= Black Country New Road =

Road in the West Midlands, England

The Black Country New Road (or Black Country Spine Road) is a major road which runs through the West Midlands of England.

==History==
The route was first planned during the 1980s, as a trunk road to link the planned Black Country Route at Bilston with Junction 1 of the M5 motorway in West Bromwich. In the early 1990s, it received impetus from the Black Country Development Corporation.

The first phase of the route was completed in July 1995, beginning with a half-mile stretch of dual carriageway linking the A41/A4038 junction in Moxley with the simultaneously completed final phase of the Black Country Route.

The second phase was completed in November 1995. This route was late in its completion because it made use of a four-span viaduct-style bridge over Eagle Crossing (carrying a section of railway between Walsall and Brierley Hill which had closed two years earlier) in the Toll End area of Tipton.

The third and final phase of the route was completed in the spring of 1997, with a one-mile (1.6 km) stretch of Holyhead Road being converted into a dual carriageway.

As well as relieving traffic congestion, the Black Country Spine Road also opened up several square miles of previously inaccessible land around Wednesbury and Tipton. This allowed for commercial and light industrial development to take place and create jobs in an area which since the 1970s had been hit by de-industrialisation and unemployment. Unemployment figures in some of the area surrounding the Spine Road are still relatively high, but the businesses set up along the route have boosted the local economy.

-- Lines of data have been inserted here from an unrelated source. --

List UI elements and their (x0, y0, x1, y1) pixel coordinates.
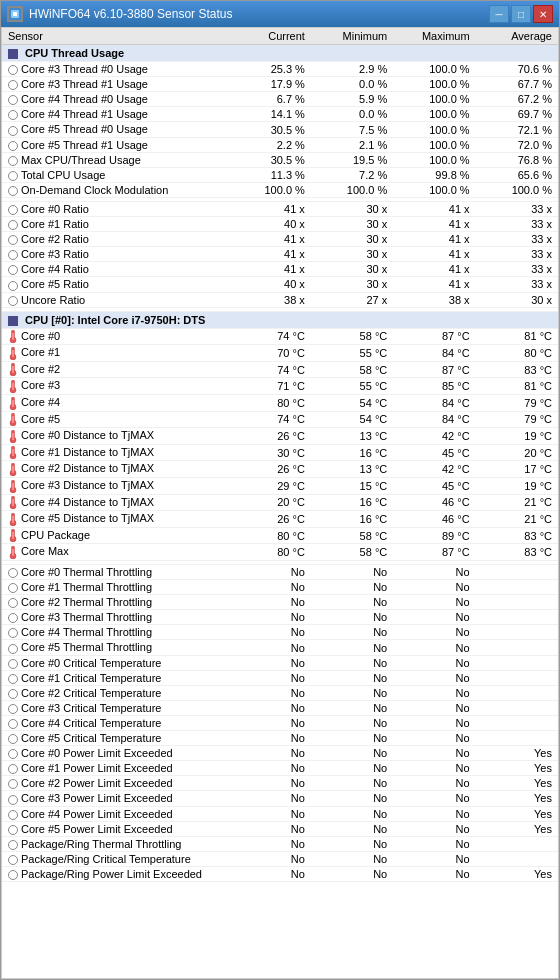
sensor-max: 100.0 % (393, 92, 475, 107)
sensor-name: Core #3 Ratio (2, 247, 229, 262)
sensor-max: 41 x (393, 217, 475, 232)
sensor-current: 26 °C (229, 461, 311, 478)
sensor-min: 30 x (311, 232, 393, 247)
sensor-max: 46 °C (393, 511, 475, 528)
sensor-avg (476, 595, 558, 610)
sensor-min: No (311, 761, 393, 776)
table-row: Uncore Ratio 38 x 27 x 38 x 30 x (2, 292, 558, 307)
sensor-name: Core #5 Power Limit Exceeded (2, 821, 229, 836)
table-row: Core #4 80 °C 54 °C 84 °C 79 °C (2, 395, 558, 412)
table-row: Core #3 Distance to TjMAX 29 °C 15 °C 45… (2, 478, 558, 495)
sensor-min: 30 x (311, 201, 393, 216)
sensor-name: Core #4 Thread #0 Usage (2, 92, 229, 107)
table-row: Core #1 Critical Temperature No No No (2, 670, 558, 685)
sensor-min: 16 °C (311, 511, 393, 528)
table-row: On-Demand Clock Modulation 100.0 % 100.0… (2, 182, 558, 197)
table-row: Core #2 Ratio 41 x 30 x 41 x 33 x (2, 232, 558, 247)
sensor-avg (476, 836, 558, 851)
table-header: Sensor Current Minimum Maximum Average (2, 28, 558, 45)
table-row: Core #5 Thread #0 Usage 30.5 % 7.5 % 100… (2, 122, 558, 137)
sensor-max: 100.0 % (393, 122, 475, 137)
table-row: Core #3 Thermal Throttling No No No (2, 610, 558, 625)
sensor-avg: 83 °C (476, 544, 558, 561)
table-row: Core #0 Distance to TjMAX 26 °C 13 °C 42… (2, 428, 558, 445)
svg-rect-44 (12, 549, 14, 556)
table-row: Core #5 Thermal Throttling No No No (2, 640, 558, 655)
sensor-avg: 65.6 % (476, 167, 558, 182)
sensor-current: 17.9 % (229, 77, 311, 92)
sensor-name: Core #5 Distance to TjMAX (2, 511, 229, 528)
sensor-min: No (311, 565, 393, 580)
minimize-button[interactable]: ─ (489, 5, 509, 23)
sensor-min: 58 °C (311, 361, 393, 378)
table-row: Core #5 Power Limit Exceeded No No No Ye… (2, 821, 558, 836)
sensor-min: No (311, 685, 393, 700)
sensor-avg: 19 °C (476, 428, 558, 445)
title-bar-left: HWiNFO64 v6.10-3880 Sensor Status (7, 6, 232, 22)
sensor-max: No (393, 866, 475, 881)
table-row: Core #0 Thermal Throttling No No No (2, 565, 558, 580)
sensor-avg (476, 670, 558, 685)
sensor-min: 30 x (311, 277, 393, 292)
sensor-current: 30.5 % (229, 122, 311, 137)
sensor-current: 41 x (229, 262, 311, 277)
sensor-name: Core #5 Ratio (2, 277, 229, 292)
sensor-avg: 76.8 % (476, 152, 558, 167)
sensor-name: Core #1 Distance to TjMAX (2, 444, 229, 461)
sensor-max: 87 °C (393, 544, 475, 561)
sensor-min: 100.0 % (311, 182, 393, 197)
svg-rect-41 (12, 532, 14, 539)
sensor-max: 42 °C (393, 428, 475, 445)
sensor-min: 58 °C (311, 527, 393, 544)
sensor-current: No (229, 700, 311, 715)
sensor-current: No (229, 610, 311, 625)
sensor-name: Core #5 Thermal Throttling (2, 640, 229, 655)
sensor-min: 58 °C (311, 544, 393, 561)
sensor-max: 87 °C (393, 328, 475, 345)
sensor-name: On-Demand Clock Modulation (2, 182, 229, 197)
table-row: Core #3 Ratio 41 x 30 x 41 x 33 x (2, 247, 558, 262)
sensor-min: 30 x (311, 247, 393, 262)
sensor-min: No (311, 836, 393, 851)
sensor-max: No (393, 700, 475, 715)
sensor-name: Core #0 Thermal Throttling (2, 565, 229, 580)
sensor-max: No (393, 806, 475, 821)
sensor-avg: 80 °C (476, 345, 558, 362)
sensor-avg: 79 °C (476, 411, 558, 428)
sensor-max: No (393, 640, 475, 655)
sensor-name: Package/Ring Thermal Throttling (2, 836, 229, 851)
table-row: Core #4 Thread #1 Usage 14.1 % 0.0 % 100… (2, 107, 558, 122)
svg-rect-26 (12, 449, 14, 456)
sensor-min: 7.5 % (311, 122, 393, 137)
sensor-avg: 67.7 % (476, 77, 558, 92)
table-row: Package/Ring Critical Temperature No No … (2, 851, 558, 866)
sensor-max: 45 °C (393, 444, 475, 461)
sensor-current: 80 °C (229, 544, 311, 561)
maximize-button[interactable]: □ (511, 5, 531, 23)
table-row: Core #2 74 °C 58 °C 87 °C 83 °C (2, 361, 558, 378)
sensor-max: 84 °C (393, 345, 475, 362)
sensor-name: Core #2 Critical Temperature (2, 685, 229, 700)
svg-rect-17 (12, 400, 14, 407)
table-row: Core #4 Thermal Throttling No No No (2, 625, 558, 640)
sensor-max: 41 x (393, 277, 475, 292)
sensor-avg: 33 x (476, 217, 558, 232)
svg-rect-11 (12, 366, 14, 373)
sensor-min: No (311, 580, 393, 595)
section-title: CPU Thread Usage (2, 45, 558, 62)
section-title: CPU [#0]: Intel Core i7-9750H: DTS (2, 311, 558, 328)
sensor-current: No (229, 625, 311, 640)
table-row: Core #4 Distance to TjMAX 20 °C 16 °C 46… (2, 494, 558, 511)
svg-rect-38 (12, 516, 14, 523)
table-row: Core #1 Thermal Throttling No No No (2, 580, 558, 595)
close-button[interactable]: ✕ (533, 5, 553, 23)
sensor-avg: Yes (476, 791, 558, 806)
sensor-max: 100.0 % (393, 182, 475, 197)
sensor-avg: 19 °C (476, 478, 558, 495)
sensor-min: No (311, 610, 393, 625)
table-row: Max CPU/Thread Usage 30.5 % 19.5 % 100.0… (2, 152, 558, 167)
sensor-current: No (229, 836, 311, 851)
sensor-min: No (311, 655, 393, 670)
sensor-name: Core #2 (2, 361, 229, 378)
table-row: Core #4 Thread #0 Usage 6.7 % 5.9 % 100.… (2, 92, 558, 107)
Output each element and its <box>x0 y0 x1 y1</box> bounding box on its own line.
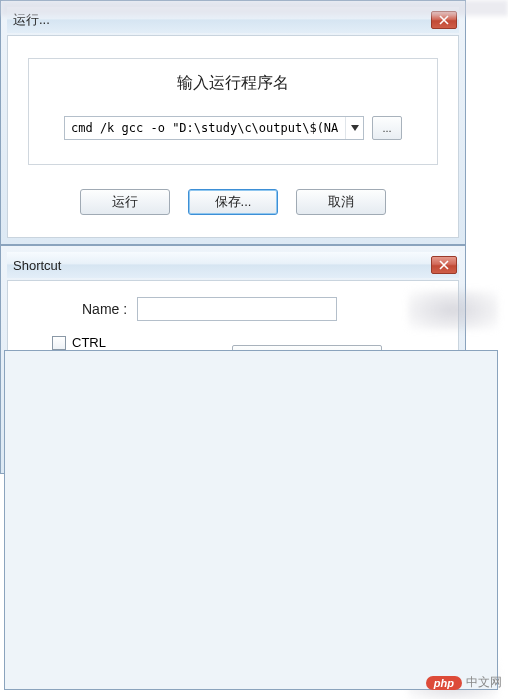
ctrl-checkbox[interactable]: CTRL <box>52 335 106 350</box>
run-button-row: 运行 保存... 取消 <box>24 183 442 225</box>
save-button[interactable]: 保存... <box>188 189 278 215</box>
name-label: Name : <box>82 301 127 317</box>
browse-button-label: ... <box>382 122 391 134</box>
cancel-button-label: 取消 <box>328 193 354 211</box>
name-input[interactable] <box>137 297 337 321</box>
save-button-label: 保存... <box>215 193 252 211</box>
watermark: php 中文网 <box>426 674 502 691</box>
run-button[interactable]: 运行 <box>80 189 170 215</box>
watermark-text: 中文网 <box>466 674 502 691</box>
ctrl-label: CTRL <box>72 335 106 350</box>
command-input[interactable] <box>65 121 345 135</box>
close-button[interactable] <box>431 256 457 274</box>
run-groupbox: 输入运行程序名 ... <box>28 58 438 165</box>
php-badge: php <box>426 676 462 690</box>
close-icon <box>439 260 449 270</box>
run-group-title: 输入运行程序名 <box>41 73 425 94</box>
command-combo[interactable] <box>64 116 364 140</box>
name-row: Name : <box>28 297 438 321</box>
close-icon <box>439 15 449 25</box>
run-button-label: 运行 <box>112 193 138 211</box>
shortcut-dialog-titlebar: Shortcut <box>7 252 459 278</box>
chevron-down-icon <box>351 125 359 131</box>
checkbox-icon <box>52 336 66 350</box>
shortcut-dialog-title: Shortcut <box>13 258 61 273</box>
run-input-row: ... <box>41 116 425 140</box>
background-window <box>4 350 498 690</box>
run-dialog-body: 输入运行程序名 ... 运行 保存... 取消 <box>7 35 459 238</box>
combo-dropdown-button[interactable] <box>345 117 363 139</box>
cancel-button[interactable]: 取消 <box>296 189 386 215</box>
browse-button[interactable]: ... <box>372 116 402 140</box>
run-dialog: 运行... 输入运行程序名 ... 运行 保存... 取消 <box>0 0 466 245</box>
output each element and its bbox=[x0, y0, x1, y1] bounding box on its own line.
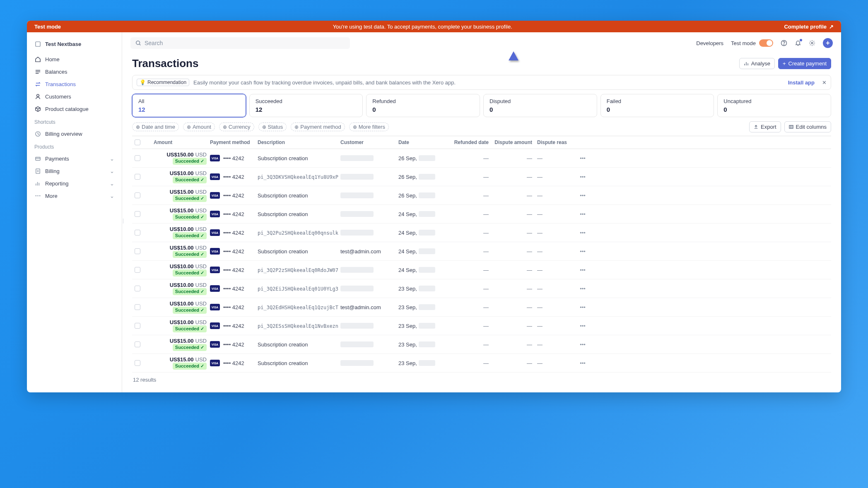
col-amount[interactable]: Amount bbox=[144, 139, 210, 145]
row-checkbox[interactable] bbox=[135, 267, 140, 273]
table-row[interactable]: US$15.00USD Succeeded ✓VISA•••• 4242Subs… bbox=[132, 205, 831, 224]
nav-icon bbox=[34, 81, 41, 87]
filter-status[interactable]: ⊕Status bbox=[258, 123, 287, 131]
row-checkbox[interactable] bbox=[135, 192, 140, 198]
col-dispute-reason[interactable]: Dispute reas bbox=[537, 139, 574, 145]
top-header: Search Developers Test mode bbox=[122, 32, 841, 54]
row-actions[interactable]: ••• bbox=[574, 230, 591, 236]
row-checkbox[interactable] bbox=[135, 341, 140, 347]
product-billing[interactable]: Billing⌄ bbox=[27, 165, 122, 177]
product-reporting[interactable]: Reporting⌄ bbox=[27, 177, 122, 190]
col-refunded[interactable]: Refunded date bbox=[452, 139, 494, 145]
visa-icon: VISA bbox=[210, 267, 220, 273]
row-checkbox[interactable] bbox=[135, 230, 140, 236]
create-payment-button[interactable]: + Create payment bbox=[778, 58, 831, 69]
analyse-label: Analyse bbox=[751, 60, 770, 67]
row-actions[interactable]: ••• bbox=[574, 304, 591, 310]
search-input[interactable]: Search bbox=[130, 37, 350, 49]
row-checkbox[interactable] bbox=[135, 248, 140, 254]
complete-profile-link[interactable]: Complete profile ↗ bbox=[784, 24, 834, 30]
table-row[interactable]: US$150.00USD Succeeded ✓VISA•••• 4242Sub… bbox=[132, 149, 831, 168]
table-row[interactable]: US$10.00USD Succeeded ✓VISA•••• 4242pi_3… bbox=[132, 168, 831, 186]
row-checkbox[interactable] bbox=[135, 304, 140, 310]
sidebar-item-transactions[interactable]: Transactions bbox=[27, 78, 122, 90]
search-icon bbox=[135, 40, 141, 46]
table-row[interactable]: US$10.00USD Succeeded ✓VISA•••• 4242pi_3… bbox=[132, 224, 831, 242]
row-checkbox[interactable] bbox=[135, 155, 140, 161]
sidebar-item-balances[interactable]: Balances bbox=[27, 65, 122, 78]
svg-rect-12 bbox=[789, 125, 793, 128]
toggle-switch[interactable] bbox=[759, 39, 773, 47]
filter-more-filters[interactable]: ⊕More filters bbox=[349, 123, 389, 131]
row-checkbox[interactable] bbox=[135, 360, 140, 366]
add-button[interactable]: + bbox=[823, 38, 833, 48]
close-icon[interactable]: ✕ bbox=[822, 79, 827, 86]
col-date[interactable]: Date bbox=[398, 139, 452, 145]
tab-refunded[interactable]: Refunded0 bbox=[366, 94, 480, 117]
tab-disputed[interactable]: Disputed0 bbox=[483, 94, 597, 117]
select-all-checkbox[interactable] bbox=[135, 139, 140, 145]
status-badge: Succeeded ✓ bbox=[173, 214, 207, 221]
tab-failed[interactable]: Failed0 bbox=[600, 94, 714, 117]
shortcut-billing-overview[interactable]: Billing overview bbox=[27, 127, 122, 140]
svg-point-10 bbox=[784, 45, 784, 45]
search-placeholder: Search bbox=[145, 40, 163, 46]
filter-currency[interactable]: ⊕Currency bbox=[219, 123, 254, 131]
row-actions[interactable]: ••• bbox=[574, 323, 591, 329]
developers-link[interactable]: Developers bbox=[696, 40, 723, 46]
plus-circle-icon: ⊕ bbox=[223, 124, 227, 130]
product-payments[interactable]: Payments⌄ bbox=[27, 152, 122, 165]
tab-succeeded[interactable]: Succeeded12 bbox=[249, 94, 363, 117]
notifications-icon[interactable] bbox=[795, 40, 801, 46]
external-link-icon: ↗ bbox=[829, 24, 834, 30]
filter-payment-method[interactable]: ⊕Payment method bbox=[291, 123, 345, 131]
sidebar-item-product-catalogue[interactable]: Product catalogue bbox=[27, 103, 122, 115]
row-checkbox[interactable] bbox=[135, 174, 140, 180]
sidebar-item-home[interactable]: Home bbox=[27, 53, 122, 65]
table-row[interactable]: US$10.00USD Succeeded ✓VISA•••• 4242pi_3… bbox=[132, 279, 831, 298]
filter-date-and-time[interactable]: ⊕Date and time bbox=[132, 123, 179, 131]
row-checkbox[interactable] bbox=[135, 211, 140, 217]
tab-uncaptured[interactable]: Uncaptured0 bbox=[717, 94, 831, 117]
plus-circle-icon: ⊕ bbox=[262, 124, 266, 130]
table-row[interactable]: US$15.00USD Succeeded ✓VISA•••• 4242Subs… bbox=[132, 354, 831, 373]
visa-icon: VISA bbox=[210, 360, 220, 366]
row-checkbox[interactable] bbox=[135, 323, 140, 329]
row-actions[interactable]: ••• bbox=[574, 248, 591, 255]
test-mode-toggle[interactable]: Test mode bbox=[731, 39, 773, 47]
tab-all[interactable]: All12 bbox=[132, 94, 246, 117]
company-selector[interactable]: Test Nextbase bbox=[27, 38, 122, 53]
row-actions[interactable]: ••• bbox=[574, 341, 591, 348]
sidebar-collapse-handle[interactable]: │ bbox=[122, 214, 124, 227]
export-button[interactable]: Export bbox=[749, 121, 781, 132]
col-dispute-amount[interactable]: Dispute amount bbox=[494, 139, 537, 145]
table-row[interactable]: US$15.00USD Succeeded ✓VISA•••• 4242Subs… bbox=[132, 186, 831, 205]
edit-columns-button[interactable]: Edit columns bbox=[784, 121, 831, 132]
install-app-link[interactable]: Install app bbox=[788, 79, 815, 86]
analyse-button[interactable]: Analyse bbox=[739, 58, 775, 69]
row-actions[interactable]: ••• bbox=[574, 211, 591, 217]
plus-circle-icon: ⊕ bbox=[353, 124, 357, 130]
product-more[interactable]: More⌄ bbox=[27, 190, 122, 202]
table-row[interactable]: US$10.00USD Succeeded ✓VISA•••• 4242pi_3… bbox=[132, 317, 831, 335]
row-actions[interactable]: ••• bbox=[574, 155, 591, 161]
table-row[interactable]: US$15.00USD Succeeded ✓VISA•••• 4242Subs… bbox=[132, 335, 831, 354]
row-actions[interactable]: ••• bbox=[574, 286, 591, 292]
table-row[interactable]: US$15.00USD Succeeded ✓VISA•••• 4242Subs… bbox=[132, 242, 831, 261]
help-icon[interactable] bbox=[781, 40, 787, 46]
settings-icon[interactable] bbox=[809, 40, 815, 46]
svg-point-7 bbox=[39, 195, 40, 196]
row-actions[interactable]: ••• bbox=[574, 174, 591, 180]
col-payment-method[interactable]: Payment method bbox=[210, 139, 258, 145]
row-actions[interactable]: ••• bbox=[574, 360, 591, 366]
sidebar-item-customers[interactable]: Customers bbox=[27, 90, 122, 103]
col-description[interactable]: Description bbox=[258, 139, 340, 145]
visa-icon: VISA bbox=[210, 229, 220, 236]
row-checkbox[interactable] bbox=[135, 286, 140, 291]
row-actions[interactable]: ••• bbox=[574, 192, 591, 199]
filter-amount[interactable]: ⊕Amount bbox=[183, 123, 215, 131]
table-row[interactable]: US$10.00USD Succeeded ✓VISA•••• 4242pi_3… bbox=[132, 298, 831, 317]
row-actions[interactable]: ••• bbox=[574, 267, 591, 273]
col-customer[interactable]: Customer bbox=[340, 139, 398, 145]
table-row[interactable]: US$10.00USD Succeeded ✓VISA•••• 4242pi_3… bbox=[132, 261, 831, 279]
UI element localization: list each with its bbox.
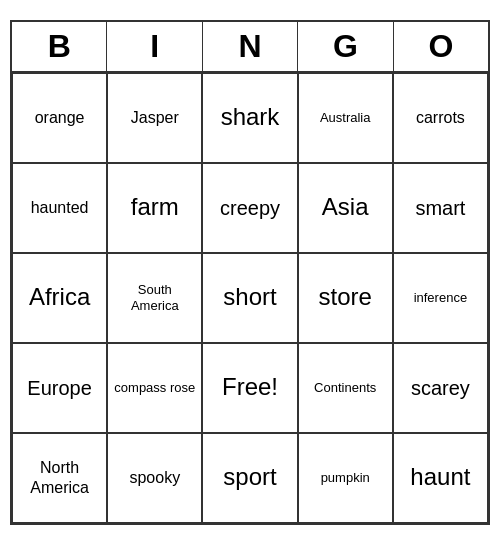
cell-r0-c3: Australia <box>298 73 393 163</box>
cell-text-r0-c4: carrots <box>416 108 465 127</box>
cell-r3-c4: scarey <box>393 343 488 433</box>
cell-r2-c0: Africa <box>12 253 107 343</box>
cell-r4-c3: pumpkin <box>298 433 393 523</box>
cell-text-r2-c1: South America <box>114 282 195 313</box>
cell-r3-c1: compass rose <box>107 343 202 433</box>
header-letter-N: N <box>203 22 298 71</box>
cell-r2-c2: short <box>202 253 297 343</box>
cell-text-r3-c0: Europe <box>27 376 92 400</box>
cell-text-r4-c3: pumpkin <box>321 470 370 486</box>
cell-text-r4-c2: sport <box>223 463 276 492</box>
cell-r4-c2: sport <box>202 433 297 523</box>
cell-text-r0-c3: Australia <box>320 110 371 126</box>
bingo-header: BINGO <box>12 22 488 73</box>
cell-r2-c4: inference <box>393 253 488 343</box>
cell-text-r3-c3: Continents <box>314 380 376 396</box>
bingo-grid: orangeJaspersharkAustraliacarrotshaunted… <box>12 73 488 523</box>
cell-text-r2-c2: short <box>223 283 276 312</box>
cell-r0-c4: carrots <box>393 73 488 163</box>
cell-r0-c1: Jasper <box>107 73 202 163</box>
cell-r4-c1: spooky <box>107 433 202 523</box>
header-letter-I: I <box>107 22 202 71</box>
cell-text-r0-c2: shark <box>221 103 280 132</box>
cell-text-r1-c4: smart <box>415 196 465 220</box>
cell-text-r4-c0: North America <box>19 458 100 496</box>
cell-r3-c0: Europe <box>12 343 107 433</box>
cell-r1-c4: smart <box>393 163 488 253</box>
cell-text-r2-c3: store <box>319 283 372 312</box>
bingo-card: BINGO orangeJaspersharkAustraliacarrotsh… <box>10 20 490 525</box>
cell-r4-c4: haunt <box>393 433 488 523</box>
cell-text-r3-c4: scarey <box>411 376 470 400</box>
cell-r1-c3: Asia <box>298 163 393 253</box>
cell-r3-c2: Free! <box>202 343 297 433</box>
cell-r1-c2: creepy <box>202 163 297 253</box>
cell-r0-c0: orange <box>12 73 107 163</box>
cell-text-r2-c4: inference <box>414 290 467 306</box>
header-letter-B: B <box>12 22 107 71</box>
cell-text-r4-c4: haunt <box>410 463 470 492</box>
cell-text-r0-c0: orange <box>35 108 85 127</box>
header-letter-O: O <box>394 22 488 71</box>
cell-r2-c3: store <box>298 253 393 343</box>
cell-text-r1-c0: haunted <box>31 198 89 217</box>
cell-text-r2-c0: Africa <box>29 283 90 312</box>
cell-text-r4-c1: spooky <box>129 468 180 487</box>
cell-text-r3-c2: Free! <box>222 373 278 402</box>
cell-text-r1-c1: farm <box>131 193 179 222</box>
cell-text-r1-c2: creepy <box>220 196 280 220</box>
cell-r3-c3: Continents <box>298 343 393 433</box>
cell-text-r3-c1: compass rose <box>114 380 195 396</box>
cell-r1-c1: farm <box>107 163 202 253</box>
cell-text-r0-c1: Jasper <box>131 108 179 127</box>
cell-r4-c0: North America <box>12 433 107 523</box>
header-letter-G: G <box>298 22 393 71</box>
cell-r1-c0: haunted <box>12 163 107 253</box>
cell-r2-c1: South America <box>107 253 202 343</box>
cell-text-r1-c3: Asia <box>322 193 369 222</box>
cell-r0-c2: shark <box>202 73 297 163</box>
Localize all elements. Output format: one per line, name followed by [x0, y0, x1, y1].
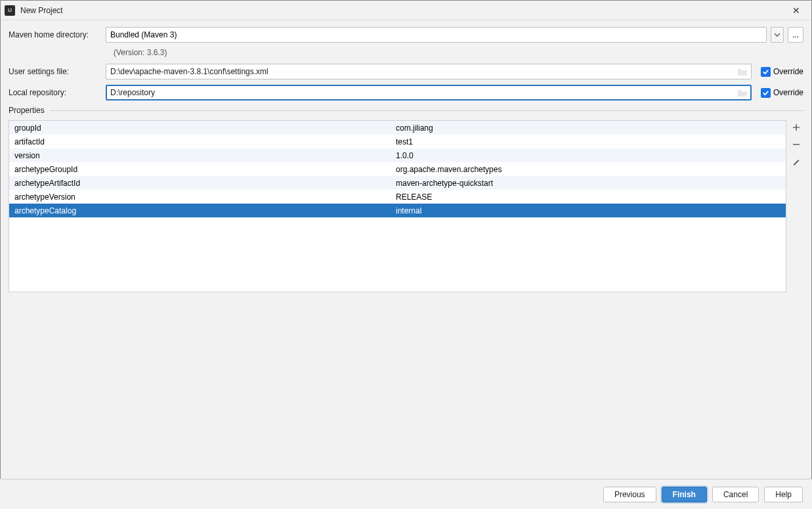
cancel-button[interactable]: Cancel: [712, 487, 759, 502]
more-button[interactable]: ...: [788, 27, 803, 43]
close-icon[interactable]: ✕: [781, 1, 811, 20]
prop-key: archetypeCatalog: [9, 206, 393, 215]
maven-version-text: (Version: 3.6.3): [114, 48, 803, 57]
footer: Previous Finish Cancel Help: [0, 479, 812, 509]
folder-icon[interactable]: [737, 67, 748, 76]
table-row[interactable]: version1.0.0: [9, 148, 786, 162]
maven-home-label: Maven home directory:: [9, 30, 106, 39]
prop-value: org.apache.maven.archetypes: [393, 165, 786, 174]
add-icon[interactable]: [789, 120, 803, 135]
prop-value: internal: [393, 206, 786, 215]
local-repo-override-checkbox[interactable]: [761, 88, 771, 98]
prop-key: archetypeVersion: [9, 192, 393, 202]
user-settings-label: User settings file:: [9, 67, 106, 76]
table-row[interactable]: archetypeVersionRELEASE: [9, 190, 786, 204]
properties-label: Properties: [9, 106, 50, 115]
prop-key: groupId: [9, 123, 393, 133]
maven-home-dropdown[interactable]: Bundled (Maven 3): [106, 27, 767, 43]
remove-icon[interactable]: [789, 137, 803, 152]
local-repo-input[interactable]: [106, 85, 752, 100]
prop-value: test1: [393, 137, 786, 146]
user-settings-override-checkbox[interactable]: [761, 67, 771, 77]
prop-value: RELEASE: [393, 192, 786, 202]
table-row[interactable]: archetypeCataloginternal: [9, 204, 786, 217]
local-repo-override-label: Override: [773, 88, 803, 97]
help-button[interactable]: Help: [764, 487, 803, 502]
edit-icon[interactable]: [789, 154, 803, 169]
prop-key: archetypeGroupId: [9, 165, 393, 174]
prop-value: maven-archetype-quickstart: [393, 179, 786, 188]
table-row[interactable]: archetypeArtifactIdmaven-archetype-quick…: [9, 176, 786, 190]
properties-header: Properties: [9, 106, 803, 115]
prop-value: com.jiliang: [393, 123, 786, 133]
user-settings-override-label: Override: [773, 67, 803, 76]
prop-key: artifactId: [9, 137, 393, 146]
table-row[interactable]: archetypeGroupIdorg.apache.maven.archety…: [9, 162, 786, 176]
properties-table[interactable]: groupIdcom.jiliangartifactIdtest1version…: [9, 120, 786, 292]
user-settings-input[interactable]: [106, 64, 752, 79]
local-repo-label: Local repository:: [9, 88, 106, 97]
prop-key: version: [9, 151, 393, 160]
maven-home-value: Bundled (Maven 3): [110, 30, 177, 39]
chevron-down-icon[interactable]: [771, 27, 784, 43]
window-title: New Project: [20, 6, 63, 15]
finish-button[interactable]: Finish: [662, 487, 707, 502]
titlebar: IJ New Project ✕: [1, 1, 811, 20]
app-icon: IJ: [5, 5, 15, 16]
table-row[interactable]: artifactIdtest1: [9, 135, 786, 148]
table-row[interactable]: groupIdcom.jiliang: [9, 121, 786, 135]
prop-value: 1.0.0: [393, 151, 786, 160]
folder-icon[interactable]: [737, 88, 748, 97]
prop-key: archetypeArtifactId: [9, 179, 393, 188]
previous-button[interactable]: Previous: [603, 487, 656, 502]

Visible in the middle of the road just before the Patent Shaft Roundabout is the exit from a former railway tunnel which ran to the Patent Shaft Steelworks, part of which occupied this site prior to closure in 1980.

==Canal Bridge==
When plans were originally drawn up for the Road they included the provision of a navigable culvert under the road near the Swan Bridge roundabout to the Ridgacre Branch, part of the Birmingham Canal Navigations. However, when it was built this was not implemented and the canal was cut off from the canal network and lost to navigation. It remains in water and used for fishing, but without the traffic of boats is rapidly becoming silted up.

== In popular culture ==
The English rock band Black Country, New Road is named after this route. Former frontman Isaac Wood discovered its Wikipedia article using the 'random article' tool.